Chinesische Pionierin im Cyberspace

Im Reich der verschwiegenen Umweltprobleme und Mammutprojekte will eine Soziologin per Internet ökologische Daten und Informationen über neue Technologien verbreiten  ■ Aus Peking Sheila Tefft

Li Lailai sieht sich selbst als Pionierin an Chinas Grenze zum Cyberspace. Sie zählt zu der wachsenden Gruppe chinesischer Computerfreaks, die sich an Databases, E- Mail, Internet und den anderen Wundern der expandierenden Datenautobahn versuchen. Ziel der in den USA ausgebildeten Soziologin Li: Sie will den ChinesInnen die internationalen Informationen über umweltverträgliche Entwicklung und Technologie nahebringen. Dazu hat sie vor einem Jahr ein eigenes und regierungsunabhängiges Institut für Umwelt und Entwicklung gegründet.

Im April dieses Jahres stellte das Post- und Telekommunikationsministerium mit dem ChinaNet einen ersten direkten kommerziellen Zugang zum Internet her. Bis dahin konnten sich nur Regierungs- und Militärbehörden und Universitäten einloggen. Gleichzeitig plant das chinesische Erziehungsministerium, mit dem Chinese Education and Research Network (Cernet) alle chinesischen Hochschulen in absehbarer Zukunft mit dem Internet zu verknüpfen.

Das alles sind erste Schritte, meint sie, auf dem Weg zu „einer Cyber-Gesellschaft, in der es keine Grenzen und keine politischen Streitereien gibt und wo die Menschen frei über alle Themen sprechen können“. In einem Land, dessen Behörden nach wie vor eine geradezu paranoide Geheimhaltungswut haben, ist dies ein gewagter Traum.

So hat es nicht an Warnungen gefehlt, und einzelne Funktionäre haben bereits erklärt, Lis Institut werde überwacht und müsse geschlossen werden. Li aber gibt sich optimistisch: Sie halte sich an die von der Regierung vorgegebenen Richtlinien über den Umgang mit digitaler Information, sagt sie. Ihre Forderung, man möge ihr schriftliche Belege über angebliche Gesetzesverstöße ihres Instituts vorlegen, blieb bisher ohne Antwort. „Sorgen mache ich mir über ein paar Individuen, die im Namen der Regierung auftreten und mir am Zeug flicken wollen, weil ich regierungsunabhängig bin und als Konkurrent betrachtet werde.“

Chinas herrschende Kommunisten befinden sich in einem Dilemma: Sie wollen ihre scharfe Kontrolle über einheimische und ausländische Medien aufrecht erhalten, gleichzeitig aber den stetigen Vormarsch der elektronischen Kommunikation nutzen.
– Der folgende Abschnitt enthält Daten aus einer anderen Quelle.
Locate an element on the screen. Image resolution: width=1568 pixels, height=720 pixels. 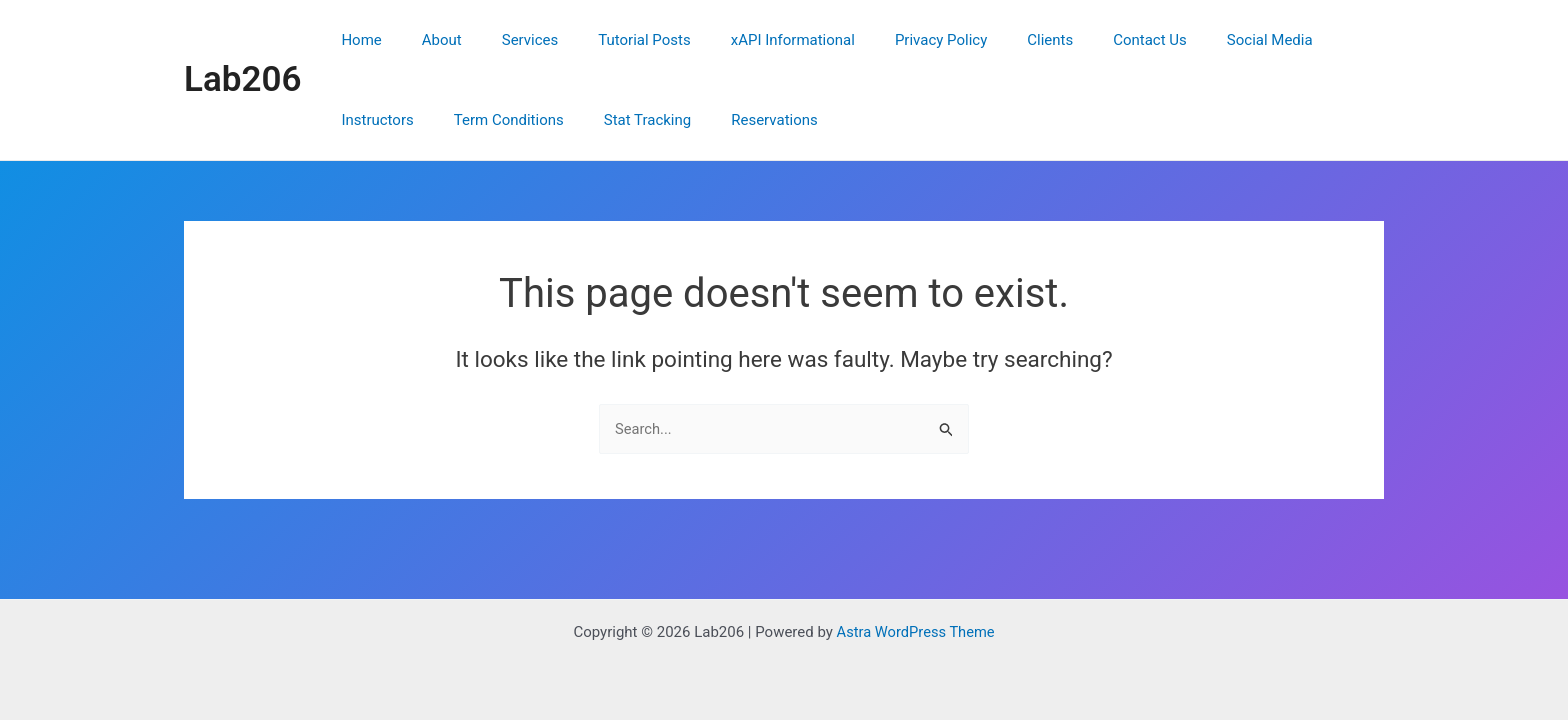
Services is located at coordinates (505, 40).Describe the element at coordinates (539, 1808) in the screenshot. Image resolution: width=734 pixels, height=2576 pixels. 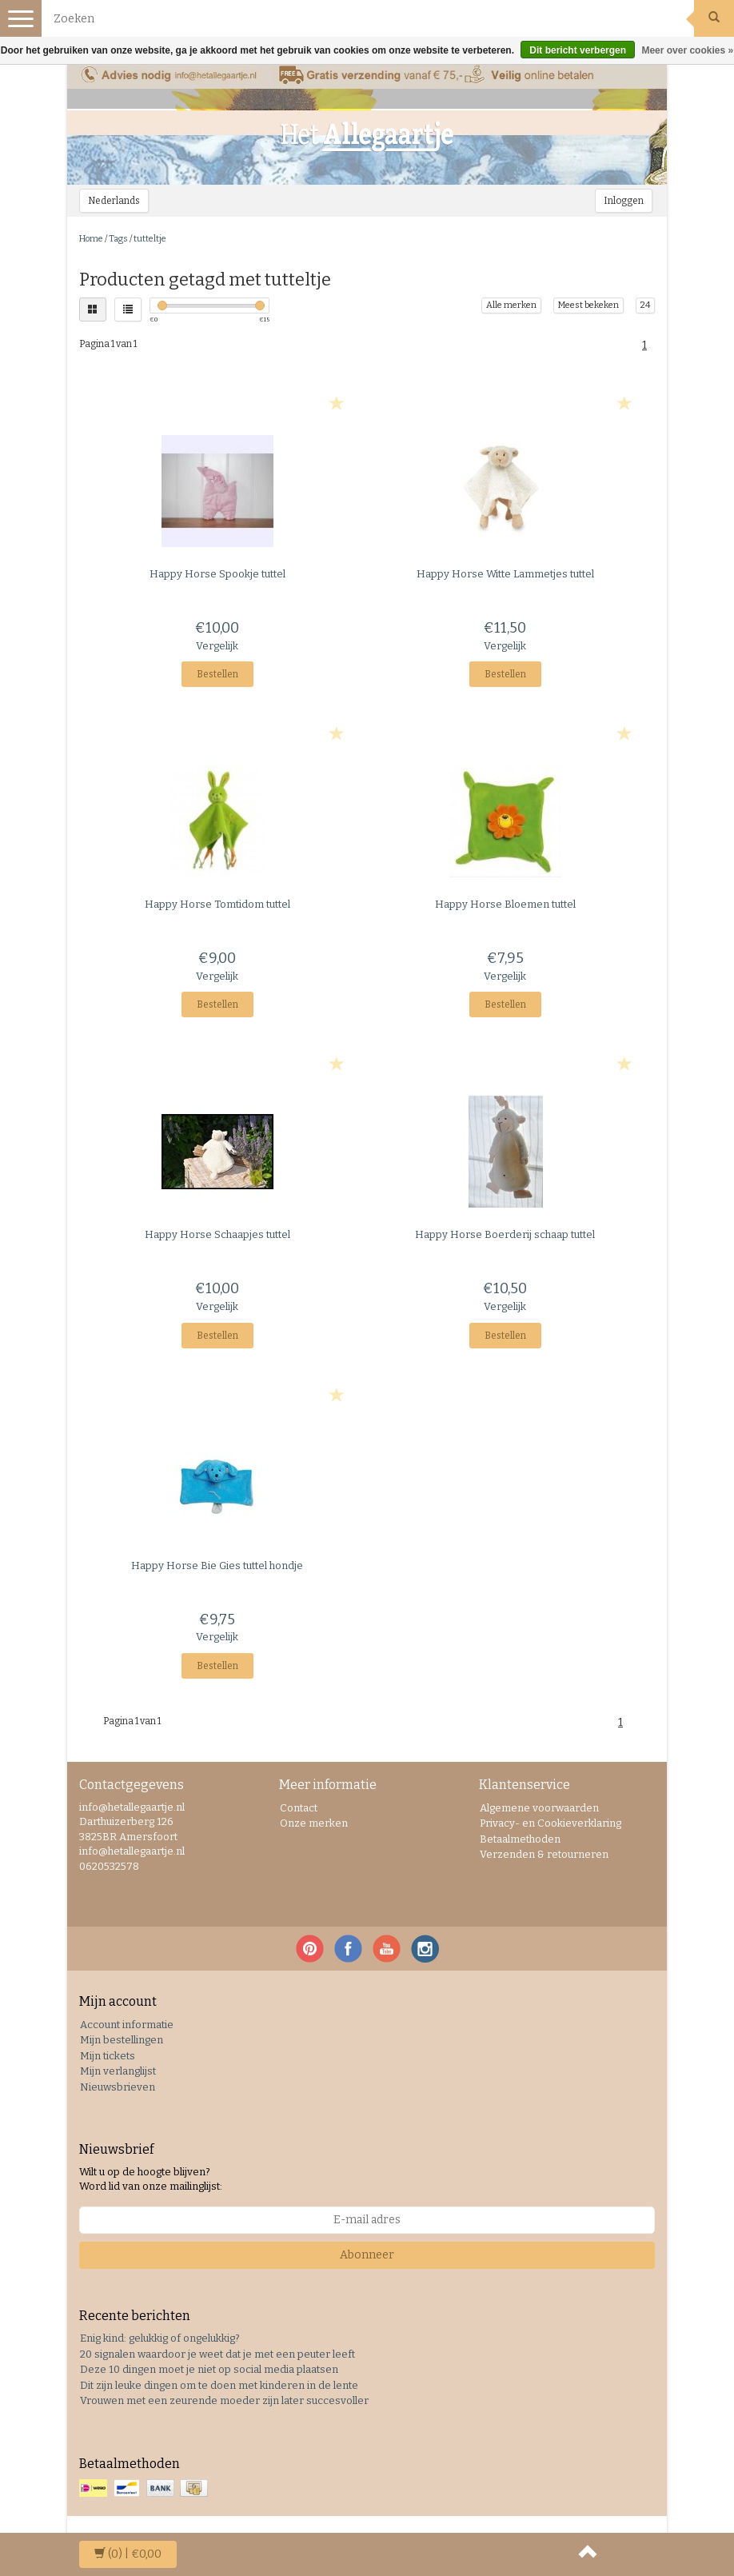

Ende Juni erklärte ein Vertreter des chinesischen Telekommunikationsministeriums bei einem internationalen Internet-Treffen in Hawaii, daß seine Regierung den Zugang zu unliebsamen Informationen blockieren werde. Er sagte allerdings nicht, wie.

Andererseits wollen die Politiker in Peking noch in diesem Jahrzehnt für die Verbesserung des nationalen Telekommunikatonsnetzes Milliarden Dollar ausgeben, weil sie offensichtlich erkannt haben, daß eine moderne Ökonomie moderne Technologie voraussetzt und nicht daran gehindert werden kann, sich über internationale Grenzen auszubreiten.

In den sechs Jahren seit den politischen Protesten vom Tiananmen hat die Regierung versucht, die Verwendung von Faxgeräten und den Empfang ausländischer Fernsehprogramme einzuschränken. Sie hat den privaten Verkauf von Satellitenschüsseln verboten, die in den Städten auf vielen Dächern zu sehen sind. Alles vergeblich.

Möglicherweise können das staatliche Monopol auf die Lieferung der Internet-Dienste und die sehr hohen Gebühren dafür sorgen, daß sich die Zahl der NutzerInnen nur langsam erhöht. Rund 110 Mark pro Monat für 40 Stunden Nutzung kostet der Zugang. Bis Ende Juni gab es nach Informationen der Far Eastern Economic Review nur 5.000 private Anschlüsse.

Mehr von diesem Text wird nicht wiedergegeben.